The changing face in drug discovery
Over the past decade, pharmaceutical industries have contributed enormously to the discovery of new innovative drugs that have saved countless human lives. Discovering new drugs is a complex team sport that requires an intellectual collaboration across many sectors. These advancements provide powerful tools that arm scientists in the quest for new treatments.
Historically, new drugs were discovered through the random screening of active ingredients from natural sources and validating them for activity in animal models. These methods, while seemingly slow and labour-intensive, showed great promise for early drug development pathways and led to the plethora of new effective drugs that are still being considered valuable for more effective treatment for a range of human diseases.

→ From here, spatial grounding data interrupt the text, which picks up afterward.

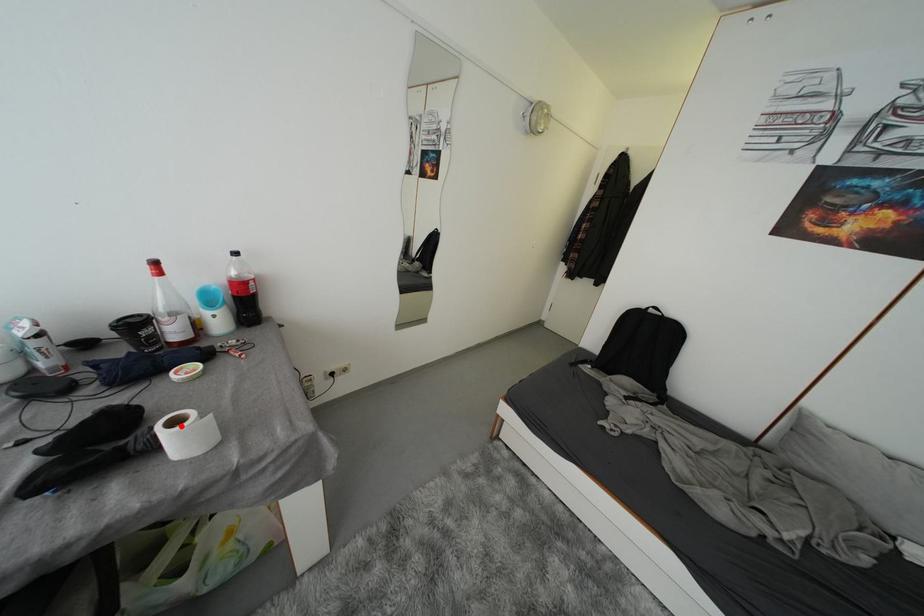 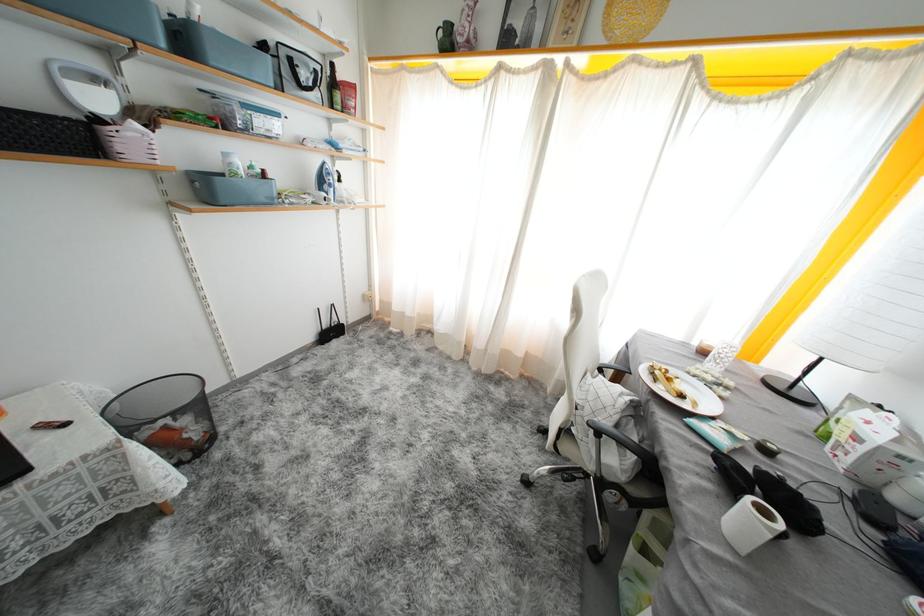 Question: A red point is marked in image1. In image2, is the corresponding 3D point closer to the camera or farther? Reply with the corresponding letter.

Choices:
 (A) The corresponding 3D point is closer.
 (B) The corresponding 3D point is farther.

Answer: (A) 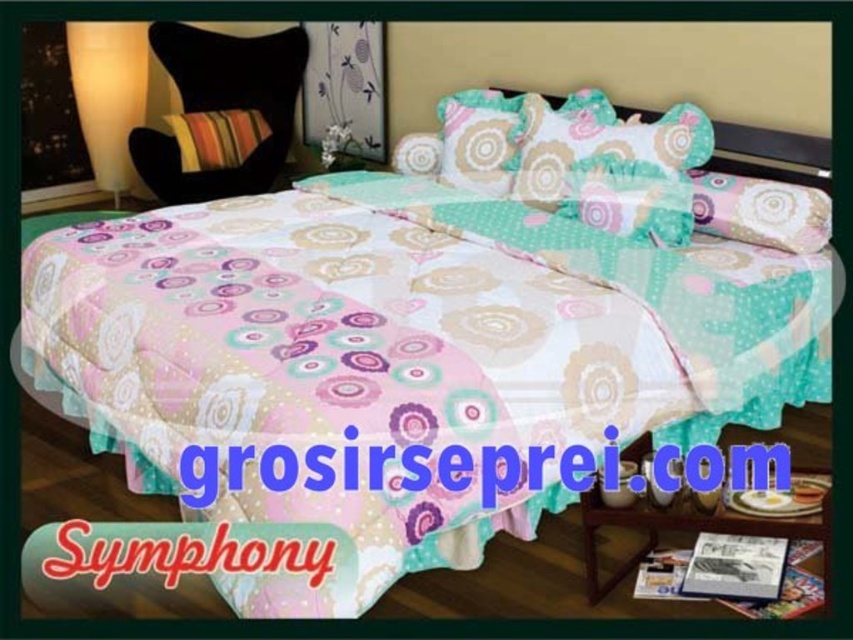 From the picture: Can you confirm if pastel floral pillow at center is taller than striped fabric pillow at upper left?

No, pastel floral pillow at center is not taller than striped fabric pillow at upper left.

Who is positioned more to the left, pastel floral pillow at center or striped fabric pillow at upper left?

From the viewer's perspective, striped fabric pillow at upper left appears more on the left side.

Locate an element on the screen. pastel floral pillow at center is located at coordinates (630, 198).

Does white frosted glass lamp at upper left have a smaller size compared to pink fabric pillow at upper right?

Actually, white frosted glass lamp at upper left might be larger than pink fabric pillow at upper right.

Is white frosted glass lamp at upper left above pink fabric pillow at upper right?

Yes, white frosted glass lamp at upper left is above pink fabric pillow at upper right.

Who is more distant from viewer, (79, 93) or (805, 189)?

Positioned behind is point (79, 93).

Where is `white frosted glass lamp at upper left`? Image resolution: width=853 pixels, height=640 pixels. white frosted glass lamp at upper left is located at coordinates (109, 96).

Is point (96, 145) farther from camera compared to point (204, 145)?

That is True.

Does point (97, 35) come in front of point (202, 163)?

No, (97, 35) is further to viewer.

Identify the location of white frosted glass lamp at upper left. (109, 96). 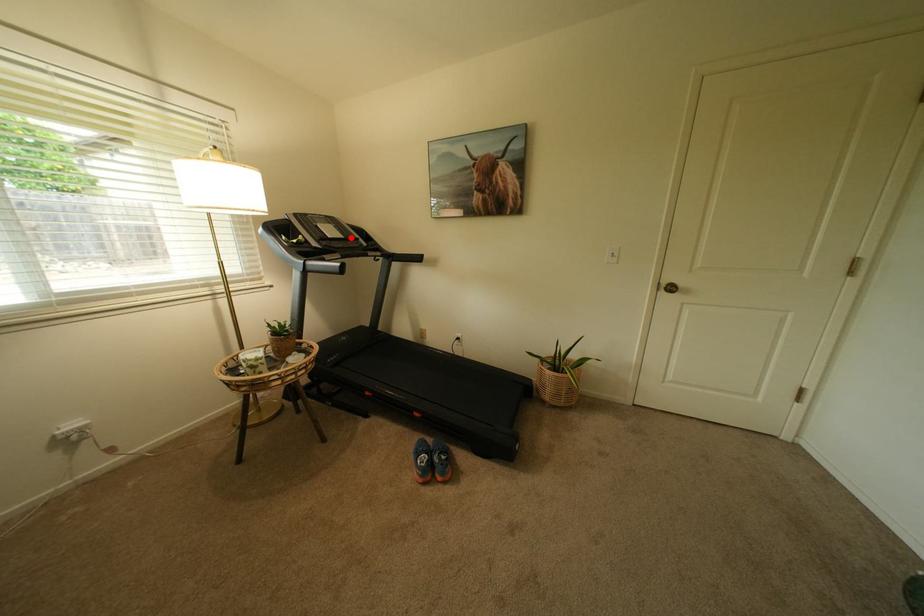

As the process of drug discovery became more challenging and laborious, however, new technologies have entered the arena, rapidly changing the face of modern drug discovery and bringing new hope to disease sufferers.
Recent advances in high-throughput automated technologies and combinatorial chemistry have increased the efficiency of drug screening and facilitated the synthesis of a large compound library that has enabled scientists to rapidly discover new drugs and decipher the biological activity of the lead compound for effective therapeutics. Robotics and laboratory automation systems have enabled the development of new technologies and assays that greatly accelerate life science research and drug discovery. The ability to test many drugs by lab automation would help researchers find potential drugs much faster and at a lower cost. Recently, significant progress has been made in ‘omics’ technology that will certainly impact the drug discovery process. Current integrated ‘omics’ approaches (genomics, transcriptomics, proteomics and metabolomics) have offered a solution to the major bottleneck in the drug discovery process that can foster target identification and validation allowing the new drugs to selectively target disease-relevant signalling pathways.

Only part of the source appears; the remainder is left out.